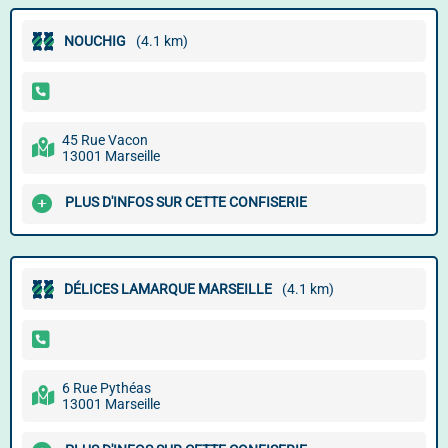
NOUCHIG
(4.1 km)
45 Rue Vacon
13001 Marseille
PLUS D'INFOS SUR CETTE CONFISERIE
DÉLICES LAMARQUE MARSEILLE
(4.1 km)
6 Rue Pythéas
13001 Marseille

□ □ □

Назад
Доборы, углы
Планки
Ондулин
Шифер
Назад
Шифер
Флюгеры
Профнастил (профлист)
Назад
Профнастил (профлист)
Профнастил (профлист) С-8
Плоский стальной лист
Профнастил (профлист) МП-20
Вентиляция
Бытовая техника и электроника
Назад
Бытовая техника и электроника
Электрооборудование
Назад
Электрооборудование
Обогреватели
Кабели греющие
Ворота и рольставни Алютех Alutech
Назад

□ □ □

== Exercise ==
Count the lines of the records that include the word "профлист". Give the number by itself.

== Result for this exercise ==
4